A son tour, Dahlsrud (2008) affirme que malgré la diversité des définitions avancées de la RSE, elles se réfèrent toutes à cinq dimensions :

a. Economique, socio-économique

b. Sociale, la relation entre l’économie et la société. c. Environnementale, l’environnement naturel d. Volontaire, activités non prescrites par la loi

e. Parties prenantes, la relation avec les parties prenantes ou les groupes de parties prenantes.

Le 21ème siècle correspond à l’époque de diffusion de l’industrie de la RSE, vu que de grandes entreprises ouvrent des départements spécialisés et embauchent des directeurs et des consultants spécialisés en RSE. Les universités tiennent des conférences à ce sujet et les chercheurs contribuent à une nouvelle littérature consacrée à la responsabilité sociale des entreprises. De nombreux ouvrages et articles de journaux traitent du même sujet.

La communauté s’intéresse désormais à faire le rapport entre ce que pensent les entreprises de leur responsabilité sociale et ce qu’elles font pratiquement.

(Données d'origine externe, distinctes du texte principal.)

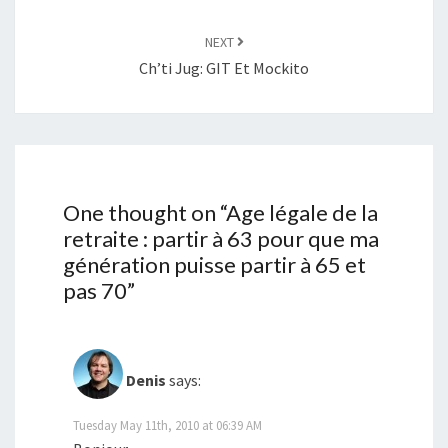
NEXT
Ch’ti Jug: GIT Et Mockito
One thought on “
Age légale de la
retraite : partir à 63 pour que ma
génération puisse partir à 65 et
pas 70
”
Denis
says:
Tuesday May 11th, 2010 at 06:39 AM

Selon Phillip Kotler et Nancy Lee (Kotler & Lee, 2005), toutes les définitions déjà mentionnées pourraient être groupées en deux grandes catégories : « l’approche traditionnelle » et « la nouvelle approche ». Les entreprises ne considèrent plus que la RSE soit une obligation mais plutôt, un outil stratégique.

L’approche traditionnelle couvre les définitions qui se rapportent à une obligation, avant les années 1990. Les entreprises adoptaient cette approche pour la seule cause qu’elle leur procurait une place dans le marché. Elles ne le faisaient pas car elles s’intéressaient au bien- être de la société mais, dans le but de construire leur image corporative. Les engagements étaient à court-terme, ce qui aidait à répartir les richesses entre les entreprises au cours des années. La direction de l’entreprise choisissait les initiatives qui reflétaient ses désirs et ses préférences au lieu de supporter ses buts stratégiques.

La nouvelle approche émerge au début des années 1990, quand la RSE n’est plus conçue comme obligatoire, mais devient un outil stratégique visant à renforcer les activités de promotion de l’entreprise et donc, à améliorer son image et sa réputation et contribuer à la réalisation de ses objectifs. Dans ce cas, tout le monde est gagnant, puisque l’entreprise réussit à construire une bonne réputation tout en faisant le bien de la société.